Biblical Spectacles
I have been asked to address the question, ‘why do different people understand the Bible so differently?’ Well, it’s really quite simple; it is because they wear different spectacles to read the Bible.
One set of ‘spectacles’ we often wear is Tradition. Those who have been in a particular church tradition for a long time tend to ‘read’ the scriptures through the lens of that tradition. The approach to preaching, the liturgies, teachings, and practices of the tradition create a sort of spiritual optical prescription. Methodists will ‘see’ differently to how, say, Baptists will. Our traditions constitute spectacles that many have fashioned over long periods of time. They are thick-lens spectacles that are really quite heavy.

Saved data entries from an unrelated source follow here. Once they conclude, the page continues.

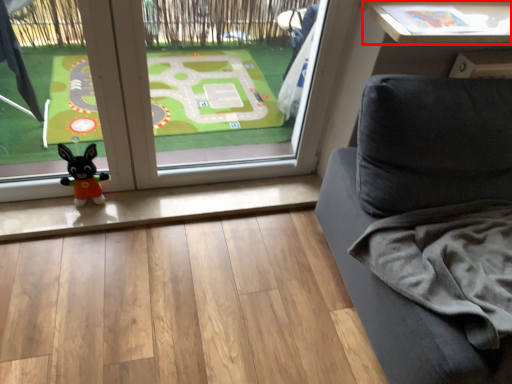 Question: From the image's perspective, where is table (annotated by the red box) located in relation to window in the image?

Choices:
 (A) below
 (B) above

Answer: (B) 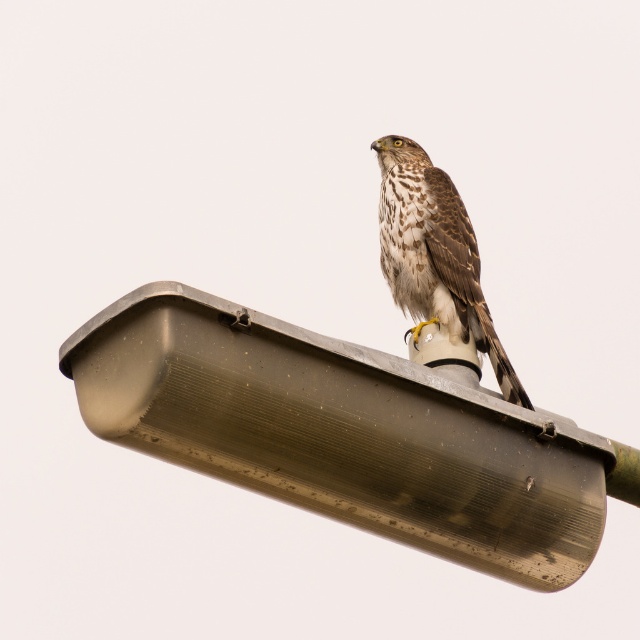 You are observing a bird on a lamp post. The bird has brown speckled feathers at upper center and is perched on a metallic gray lamp post at upper center. From the perspective of someone standing directly in front of the lamp post, which object is more to the left?

The metallic gray lamp post at upper center is positioned on the left side of the brown speckled feathers at upper center, so from the front view, the metallic gray lamp post at upper center is more to the left.

You are a birdwatcher observing a hawk perched on a streetlight. You notice the metallic gray lamp post at upper center and the brown speckled feathers at upper center. Which object is taller?

The brown speckled feathers at upper center are taller than the metallic gray lamp post at upper center. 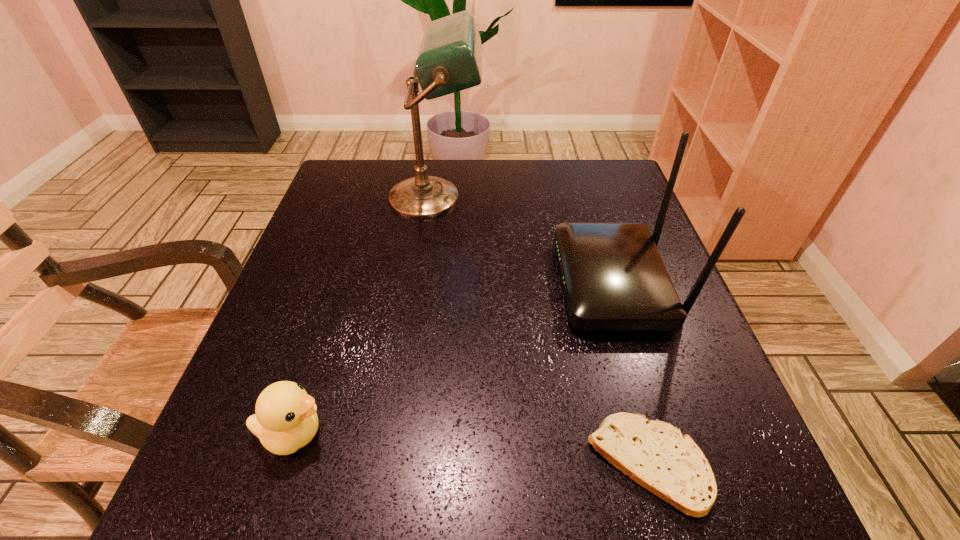 Where is `free space located on the face of the third tallest object`? free space located on the face of the third tallest object is located at coordinates (396, 434).

Identify the location of free region located on the back of the shortest object. The image size is (960, 540). (593, 262).

Find the location of a particular element. This screenshot has width=960, height=540. object that is at the far edge is located at coordinates (449, 60).

At what (x,y) coordinates should I click in order to perform the action: click on duck that is at the near edge. Please return your answer as a coordinate pair (x, y). Looking at the image, I should click on (285, 419).

Locate an element on the screen. The image size is (960, 540). pita bread that is at the near edge is located at coordinates (654, 454).

What are the coordinates of `object that is positioned at the left edge` in the screenshot? It's located at (285, 419).

Where is `router that is at the right edge`? This screenshot has width=960, height=540. router that is at the right edge is located at coordinates (614, 279).

The width and height of the screenshot is (960, 540). I want to click on pita bread that is at the right edge, so click(x=654, y=454).

Identify the location of object that is at the near left corner. The image size is (960, 540). (285, 419).

Where is `object present at the near right corner`? object present at the near right corner is located at coordinates (654, 454). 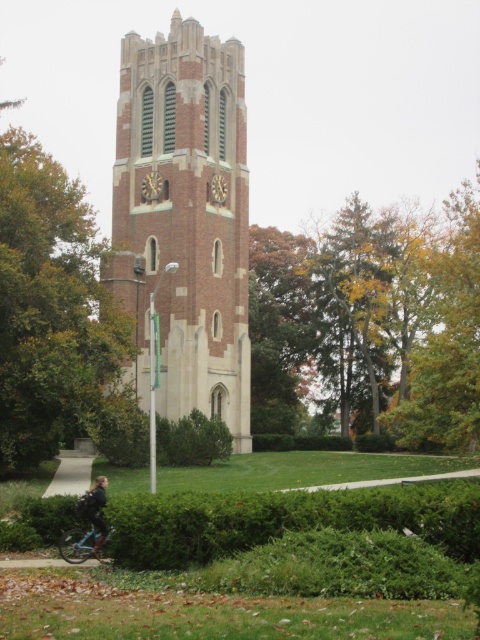 Is brick tower at center wider than yellow-green leaves at upper right?

In fact, brick tower at center might be narrower than yellow-green leaves at upper right.

Which is more to the right, brick tower at center or yellow-green leaves at upper right?

yellow-green leaves at upper right

Is point (139, 204) in front of point (465, 378)?

No, (139, 204) is further to viewer.

Image resolution: width=480 pixels, height=640 pixels. In order to click on brick tower at center in this screenshot , I will do `click(184, 218)`.

Which of these two, green leafy tree at center or yellow-green leaves at upper right, stands taller?

yellow-green leaves at upper right is taller.

Does point (372, 234) come behind point (443, 396)?

Yes, point (372, 234) is farther from viewer.

Which is behind, point (285, 234) or point (470, 442)?

Positioned behind is point (285, 234).

This screenshot has height=640, width=480. In order to click on green leafy tree at center in this screenshot , I will do `click(372, 324)`.

Which is below, brick tower at center or teal matte bicycle at lower left?

teal matte bicycle at lower left is lower down.

Who is positioned more to the right, brick tower at center or teal matte bicycle at lower left?

brick tower at center

Does point (184, 20) come in front of point (76, 532)?

No, it is behind (76, 532).

Locate an element on the screen. brick tower at center is located at coordinates (184, 218). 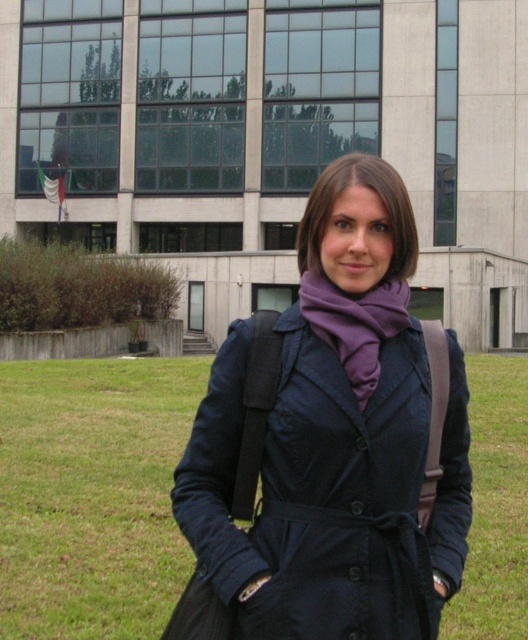 Which is more to the left, purple soft scarf at center or purple matte scarf at center?

Positioned to the left is purple soft scarf at center.

Who is shorter, purple soft scarf at center or purple matte scarf at center?

Standing shorter between the two is purple soft scarf at center.

Where is `purple soft scarf at center`? The width and height of the screenshot is (528, 640). purple soft scarf at center is located at coordinates (354, 324).

You are a GUI agent. You are given a task and a screenshot of the screen. Output one action in this format:
    pyautogui.click(x=<x>, y=<y>)
    Task: Click on the purple soft scarf at center
    
    Given the screenshot: What is the action you would take?
    pyautogui.click(x=354, y=324)

Can you confirm if matte black coat at center is shorter than purple soft scarf at center?

No.

Does point (268, 625) come farther from viewer compared to point (354, 349)?

No, (268, 625) is in front of (354, 349).

The image size is (528, 640). Find the location of `matte black coat at center`. matte black coat at center is located at coordinates (331, 442).

Between matte black coat at center and green grass at lower center, which one appears on the left side from the viewer's perspective?

From the viewer's perspective, green grass at lower center appears more on the left side.

Is matte black coat at center shorter than green grass at lower center?

Yes, matte black coat at center is shorter than green grass at lower center.

Measure the distance between matte black coat at center and camera.

matte black coat at center and camera are 1.84 meters apart.

Locate an element on the screen. The image size is (528, 640). matte black coat at center is located at coordinates (x=331, y=442). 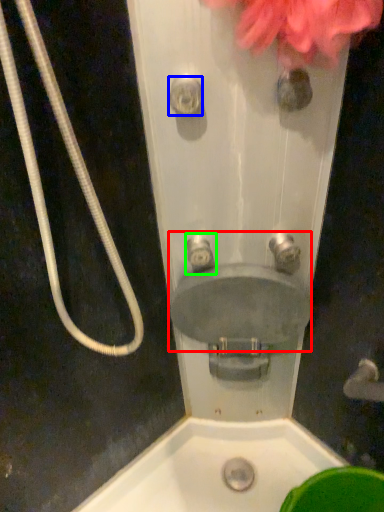 Question: Estimate the real-world distances between objects in this image. Which object is closer to sink (highlighted by a red box), shower (highlighted by a blue box) or plumbing fixture (highlighted by a green box)?

Choices:
 (A) shower
 (B) plumbing fixture

Answer: (B)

Another set of spectacles is Dogma. Church dogma forms a strongly tinted lens through which we view the Bible. Five Point Calvinism, for instance, is a pervasive dogma that strongly influences how people interpret the biblical text. Dispensationalism is another dogma that tints the spectacle lenses. If Calvinism forms a blue lens, then those wearing such spectacles will not be able to read anything printed with light blue ink. If Wesleyan dogma forms a red lens then light red print will be invisible… and so on.
Our presuppositions are another reason we see things differently. We all wear spiritual spectacles of some sort; no one can claim to read the Bible from a totally unbiased and objective perspective. We come to the Bible with an existing set of assumptions that we have built over our lifetimes. Assumptions concerning the authority of the scriptures, what constitutes truth, and so on. If my starting assumptions are different from yours then we will undoubtedly differ in the way we understand scripture.

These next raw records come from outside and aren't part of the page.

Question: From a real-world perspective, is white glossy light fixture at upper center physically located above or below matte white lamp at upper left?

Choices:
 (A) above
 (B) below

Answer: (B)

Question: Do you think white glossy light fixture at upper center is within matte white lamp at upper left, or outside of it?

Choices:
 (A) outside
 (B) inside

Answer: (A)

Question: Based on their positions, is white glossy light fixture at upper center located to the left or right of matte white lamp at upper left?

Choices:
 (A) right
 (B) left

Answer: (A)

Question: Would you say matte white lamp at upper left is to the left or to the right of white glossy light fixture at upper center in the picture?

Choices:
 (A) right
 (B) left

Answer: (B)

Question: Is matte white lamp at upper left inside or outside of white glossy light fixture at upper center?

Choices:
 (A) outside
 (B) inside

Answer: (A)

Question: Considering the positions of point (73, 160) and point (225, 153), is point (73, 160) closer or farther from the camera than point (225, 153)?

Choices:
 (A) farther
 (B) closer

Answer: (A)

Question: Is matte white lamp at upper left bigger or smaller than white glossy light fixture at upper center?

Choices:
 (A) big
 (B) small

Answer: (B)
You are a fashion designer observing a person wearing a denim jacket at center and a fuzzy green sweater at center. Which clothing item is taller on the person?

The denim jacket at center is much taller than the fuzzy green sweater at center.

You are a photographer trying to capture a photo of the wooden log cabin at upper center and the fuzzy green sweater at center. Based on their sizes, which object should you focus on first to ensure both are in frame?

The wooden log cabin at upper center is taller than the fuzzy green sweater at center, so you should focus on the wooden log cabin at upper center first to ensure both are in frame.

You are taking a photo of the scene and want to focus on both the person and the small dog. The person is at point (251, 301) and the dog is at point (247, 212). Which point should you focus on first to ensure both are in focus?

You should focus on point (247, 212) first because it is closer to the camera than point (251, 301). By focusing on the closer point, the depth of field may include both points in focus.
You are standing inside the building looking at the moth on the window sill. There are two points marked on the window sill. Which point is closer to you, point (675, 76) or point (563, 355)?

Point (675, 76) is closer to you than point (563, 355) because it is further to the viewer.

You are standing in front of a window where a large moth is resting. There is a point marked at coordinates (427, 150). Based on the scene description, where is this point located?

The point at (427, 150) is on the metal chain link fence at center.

The last set of spectacles I will touch on is Exegesis. Some people wear very tiny spectacles that only allow them to see one verse at a time. As a result they build doctrine on words and phrases taken out of the context of the passage, the book, and indeed the whole of the Bible. Others wear very narrow yet wide spectacles that allow them to see only the horizontal humanist dimension of the text.
So then, its all a matter of what spectacles we wear. I believe we could resolve a lot of the difference between Christians if we all chose to wear cross-shaped spectacles. If we focused our interpretation of scripture on what Jesus said and did, then we would soon find ourselves largely in agreement with one another (or am I looking through rose-tinted glasses?). Christ-centred spectacles are of course biblical spectacles. If we insist on viewing the Bible through the lens of current culture, then we will continue to divide over issues such as the role of women in the church, same sex marriage and so on.